Whether the garden edge or border was created by the spade, half-moon edger, or the edge hog tool, this step involves refining the established edge with the spade and removing the turf. The cut should be deepened to four to six inches. The turf on the inside of the bed will also need to be cut with the spade when creating a new bed. Then the cut and loosened turf can be removed by hand with ease. The end goal is to create garden edges or garden borders that have a ninety-degree angle.
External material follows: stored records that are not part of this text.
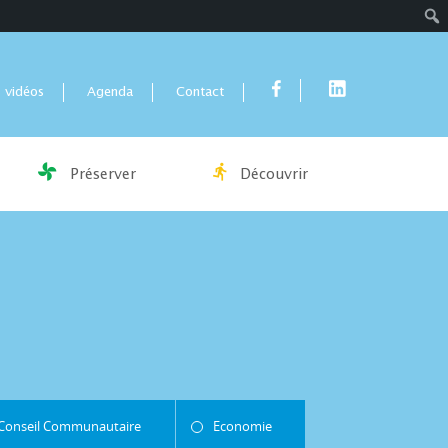
Rech
 vidéos
Agenda
Contact
Préserver
Découvrir
Conseil Communautaire
Economie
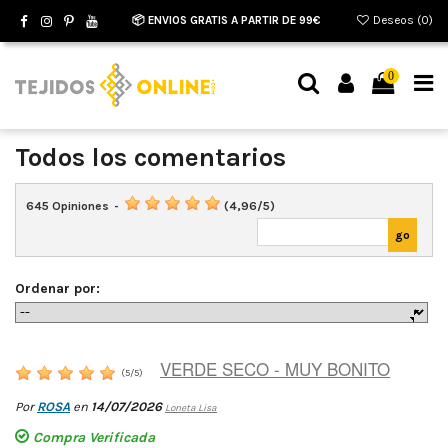
📦 ENVIOS GRATIS A PARTIR DE 99€
Deseos (
0
)
0
Todos los comentarios
645
Opiniones
-
(
4,96
/
5
)
Ordenar por:
VERDE SECO - MUY BONITO
(
5
/
5
)
Por
ROSA
en
14/07/2026
Loneta Lisa
Compra Verificada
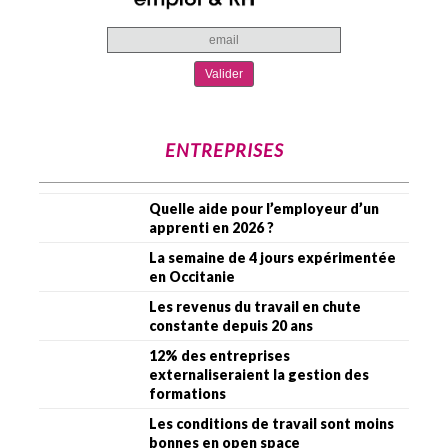
ENTREPRISES
Quelle aide pour l’employeur d’un
apprenti en 2026 ?
La semaine de 4 jours expérimentée
en Occitanie
Les revenus du travail en chute
constante depuis 20 ans
12% des entreprises
externaliseraient la gestion des
formations
Les conditions de travail sont moins
bonnes en open space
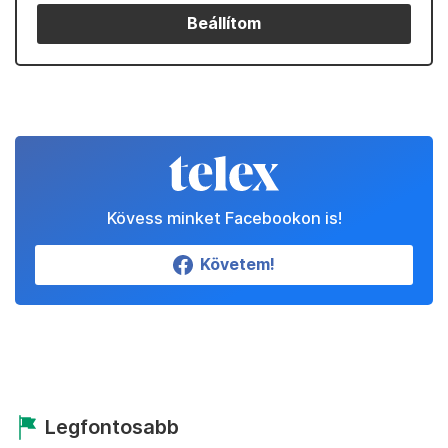
Beállítom
Kövess minket Facebookon is!
Követem!
Legfontosabb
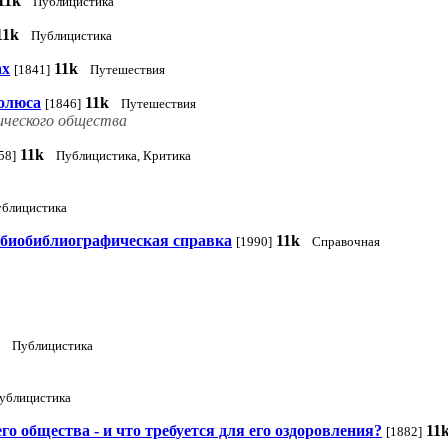
11k
Публицистика
11k
Публицистика
ах
11k
[1841]
Путешествия
полюса
11k
[1846]
Путешествия
ического общества
11k
58]
Публицистика, Критика
блицистика
: биобиблиографическая справка
11k
[1990]
Справочная
Публицистика
ублицистика
о общества - и что требуется для его оздоровления?
11
[1882]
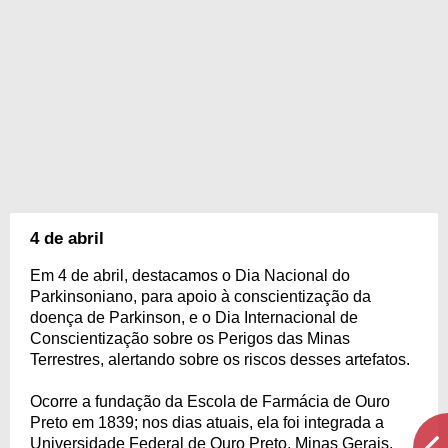
4 de abril
Em 4 de abril, destacamos o Dia Nacional do
Parkinsoniano, para apoio à conscientização da
doença de Parkinson, e o Dia Internacional de
Conscientização sobre os Perigos das Minas
Terrestres, alertando sobre os riscos desses artefatos.
Ocorre a fundação da Escola de Farmácia de Ouro
Preto em 1839; nos dias atuais, ela foi integrada a
Universidade Federal de Ouro Preto, Minas Gerais.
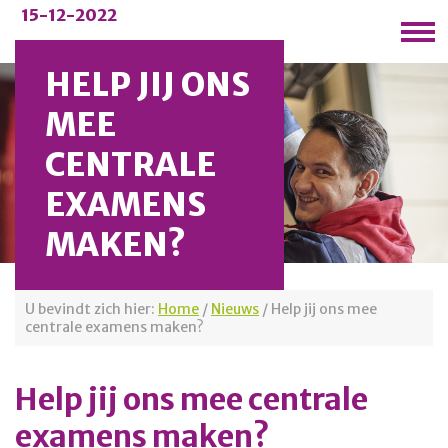
15-12-2022
HELP JIJ ONS
MEE
CENTRALE
EXAMENS
MAKEN?
U bevindt zich hier:
Home
/
Nieuws
/
Help jij ons mee
centrale examens maken?
Help jij ons mee centrale
examens maken?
Cutting garden edges or garden borders always makes everything more appealing to the eye when they are cut razor sharp. One way to accomplish this effect is to use hand shears placed vertically along the trench wall to cut remaining grass blades from the garden edge or garden border. To avoid destroying the right angle of the edge, do not hold the shears in a horizontal position; make sure to hold them vertically. Throughout the growing season, this step should be repeated two or three times to keep the edges looking crisp and clean.
Mulching the bed is the final step. The mulch should be put down in a layer of two to three inches. This mulch will add a rich, dark colour to the edge, while at the same time it will suppress any weed growth. Create a gentle slope from the bottom of the edge to the top of the bed by placing mulch right up to the edge of the turf.
Other edging options
There are other garden edging and garden border options that take minimal efforts to be constructed. They include horizontal brick landscape edging, diagonal brick edging, cast concrete edging, flagstone and cobblestone edging, edging with plants, and edging with logs and sleepers. These various examples have their own pros and cons that involve their availability, expense, their design style, and the maintenance involved to keep them up. Each and every option will create attractive garden edges and garden borders, enhancing the garden by giving it a look of precision or in the case of plants as edging, a soft natural look.